SYNECDOCHE NY (**1/2) - Starring Philip Seymour Hoffman, Samantha Morton, Emily Watson, Michelle Williams, Catherine Keener, Tom Noonan, Dianne Wiest and Jennifer Jason Leigh.
Directed by Charlie Kaufman.
If this is a comedy, I don't get it. And if it's not, well then, I've never seen a movie that eats its own tail and its own head and back to its second tail. Until now.
Philip Seymour Hoffman, a guy who's always been unafraid to take risks, plays Kaufman's ego Caden Cotard, a struggling playwright whose life is falling apart just as he gets a big grant to create a new play. So he creates a life-size replica of New York in a giant warehouse and does an autobiographical play. But rehearsals go on for thirty years.
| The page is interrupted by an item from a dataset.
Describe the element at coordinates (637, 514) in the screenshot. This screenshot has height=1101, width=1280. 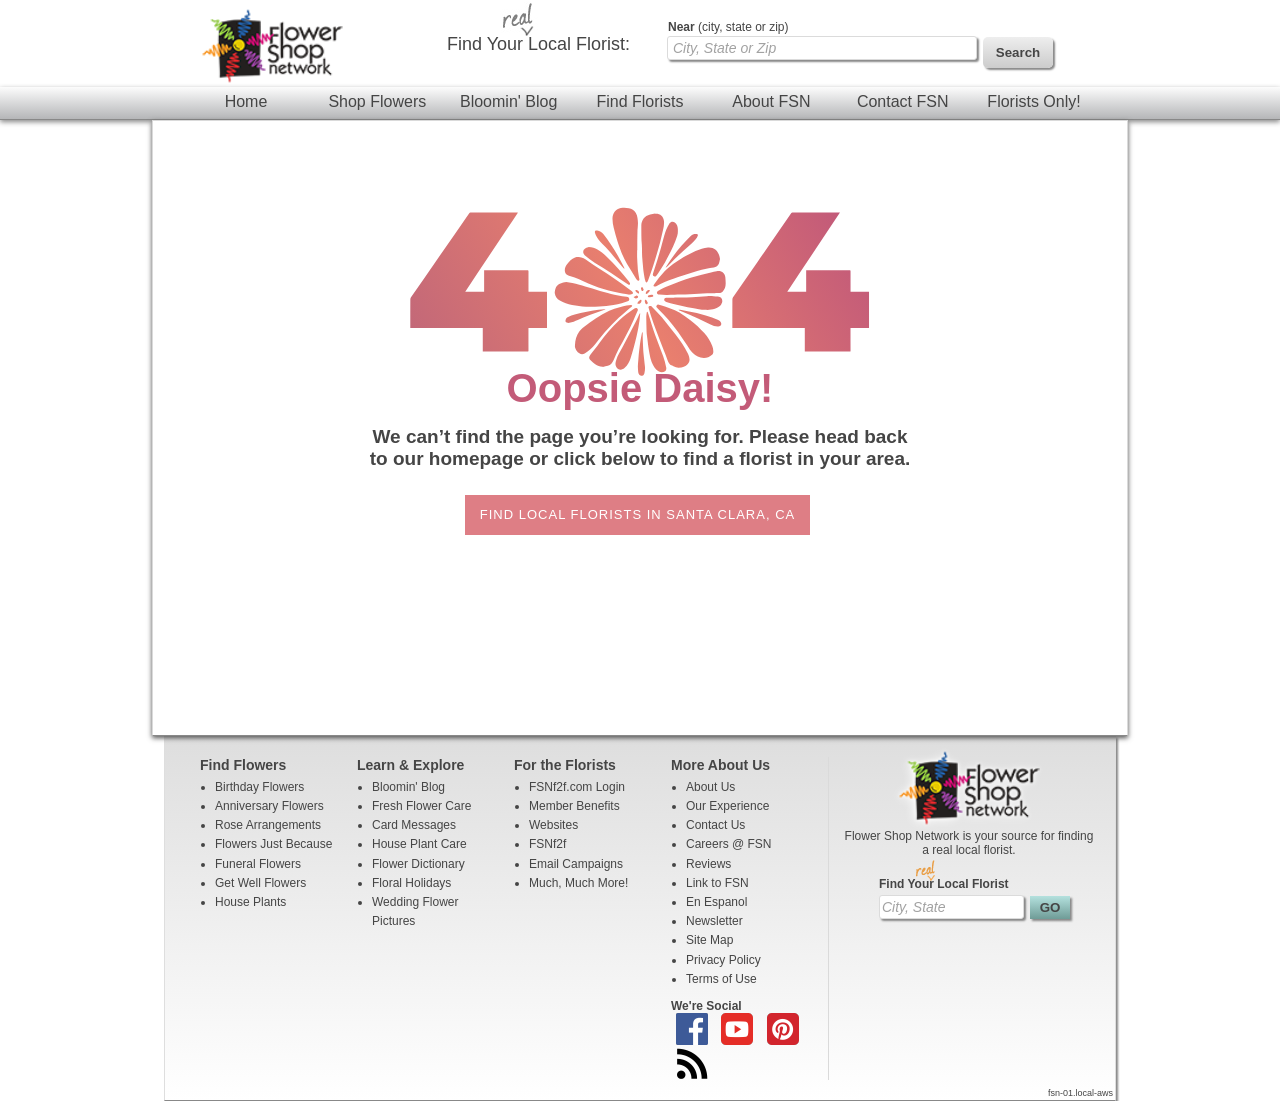 I see `Find Local Florists in Santa Clara, CA` at that location.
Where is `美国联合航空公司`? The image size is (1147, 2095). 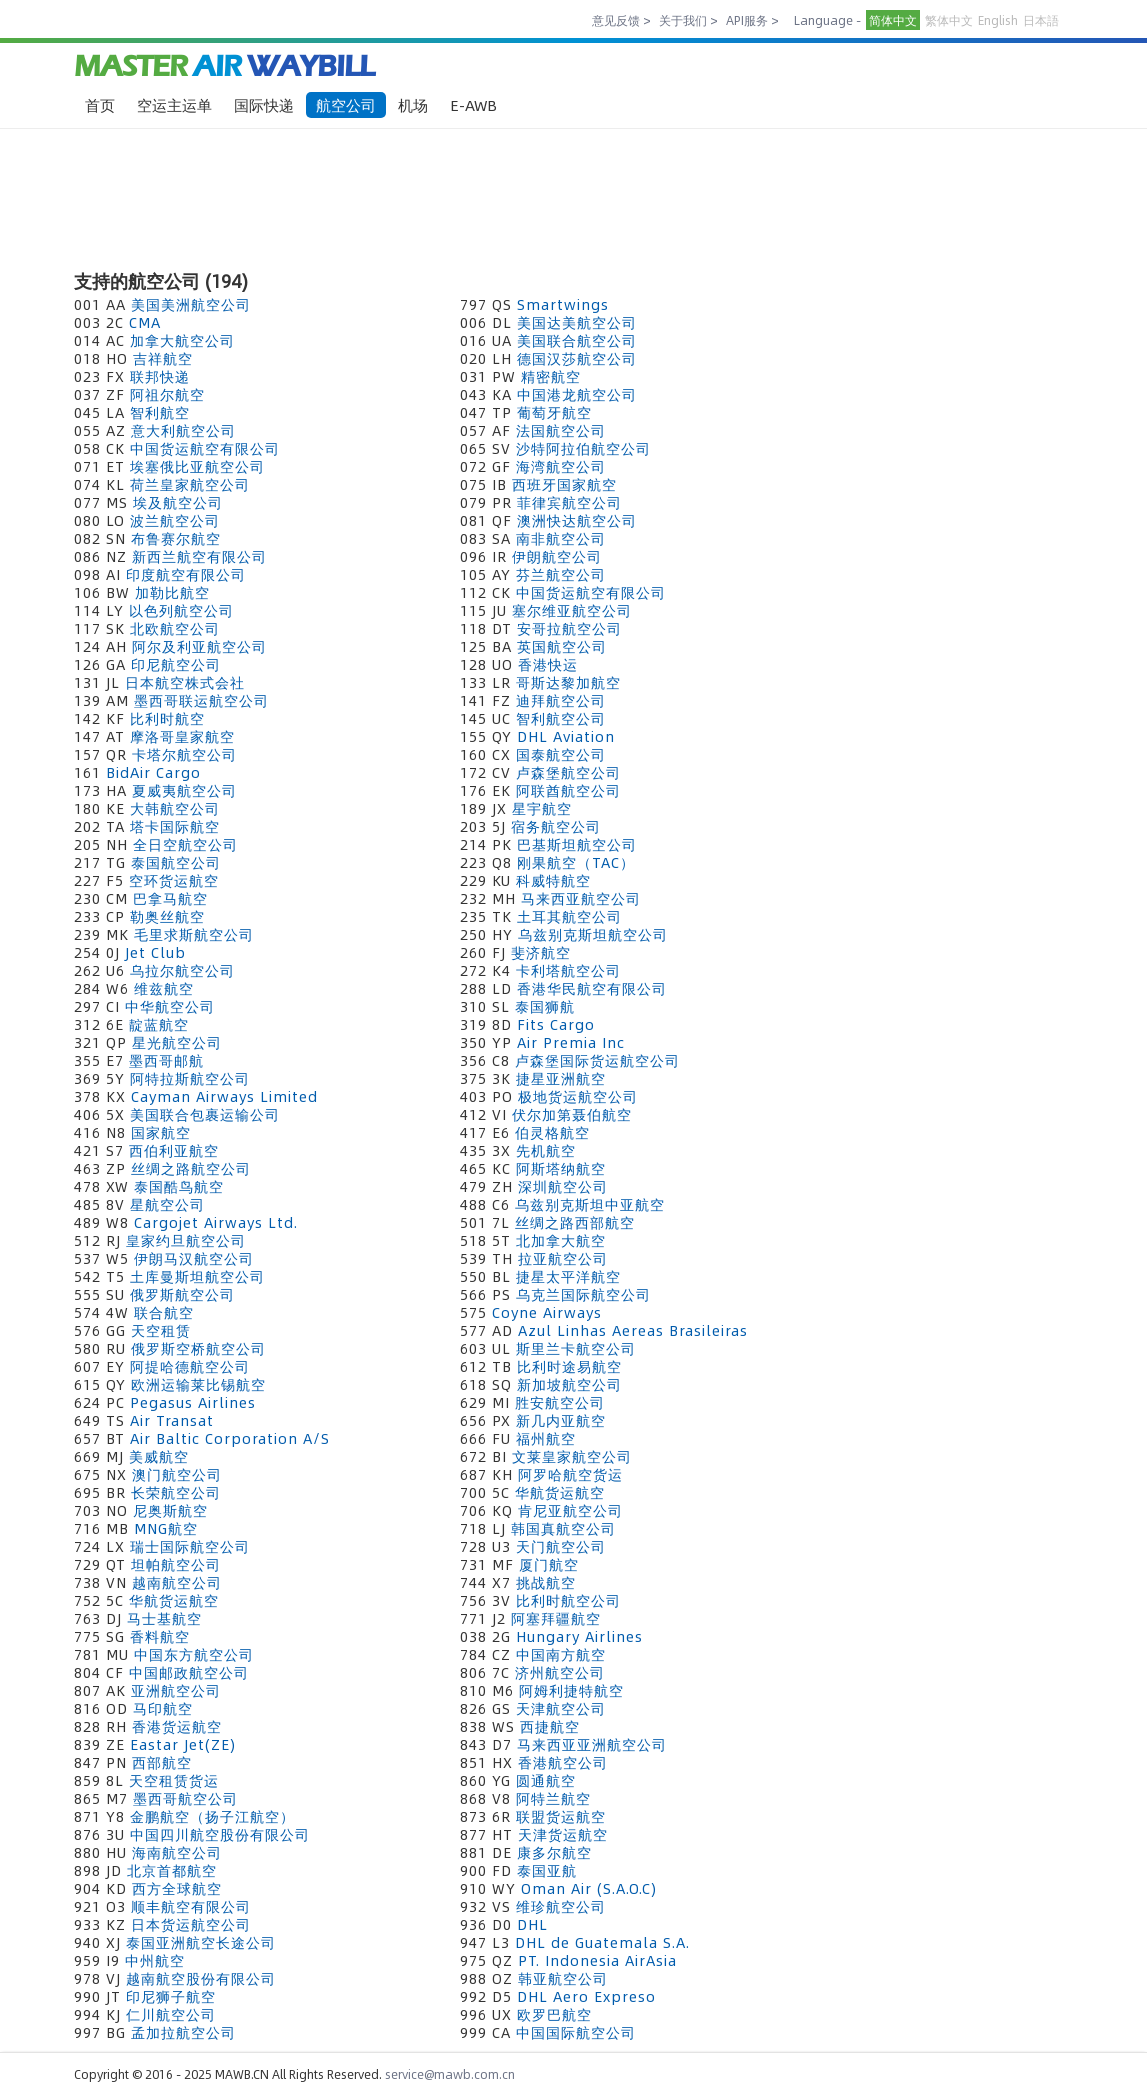 美国联合航空公司 is located at coordinates (577, 340).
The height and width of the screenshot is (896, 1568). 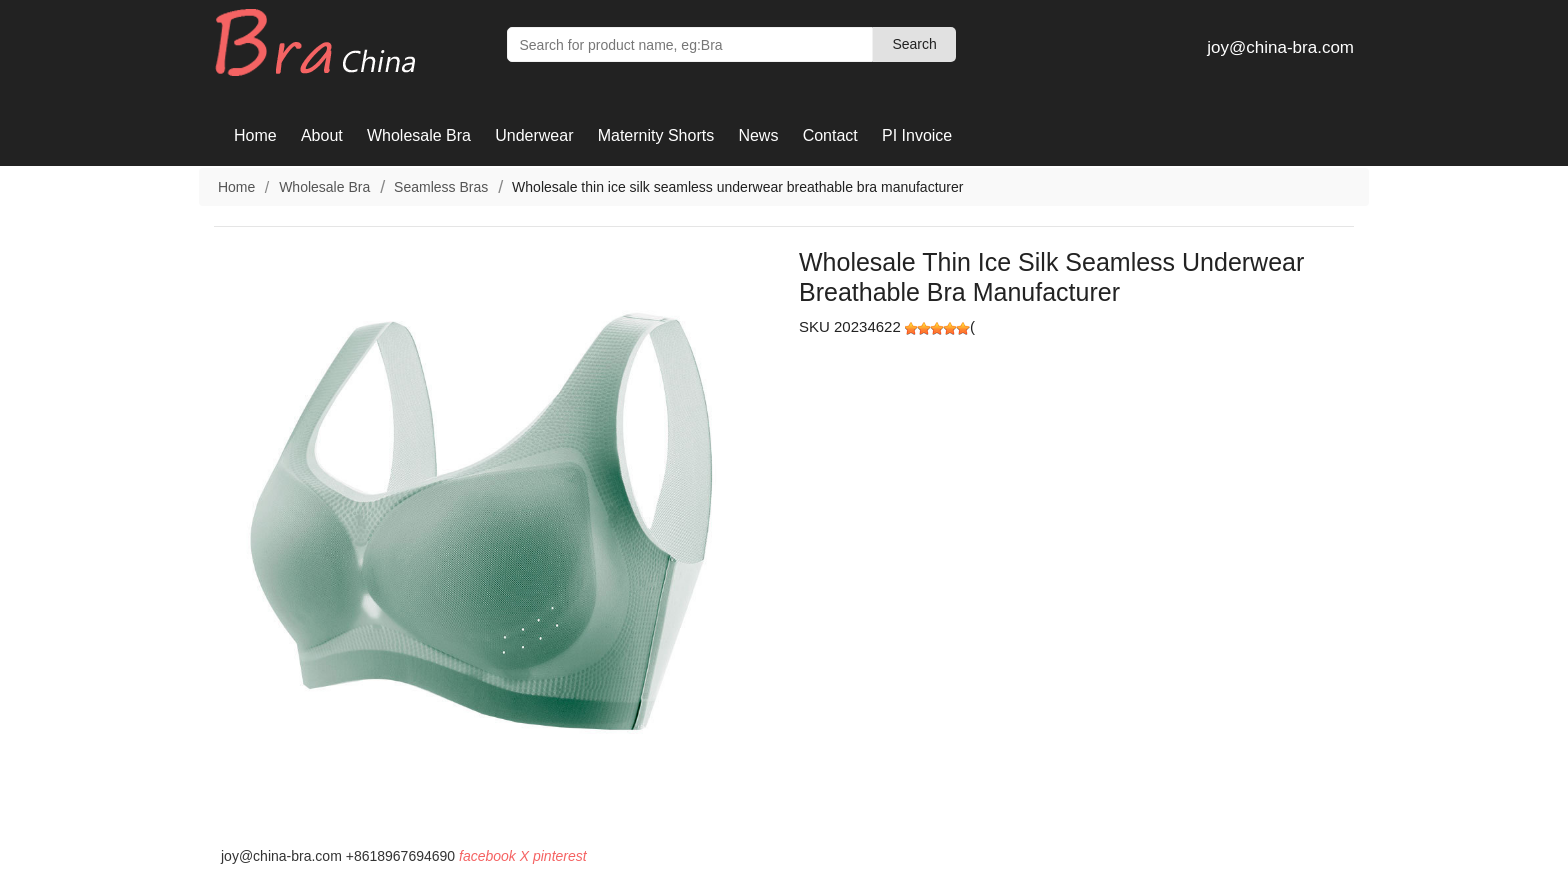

During this time, Caden casts an actor to play himself. Then he has to cast an actor to play the actor Caden cast to play himself. Then he has to cast an actor to play the actor to play the actor Caden cast to play himself...
The arc of this movie compares to a six-year-old doing a maze. It hits several dead ends so it just backpeddles and takes a different path.
Kaufman's a great writer, but his directing... meh. I like it better when Spike Jonze or Michel Gondry breathes life into his words. This is probably Kaufman's most indulgent script to date, and that's saying something after Adaptation (which I really liked.) This made several top-ten lists. It is definitely different, but for me, this movie is one where Emperor Charlie is wearing the least amount of clothes.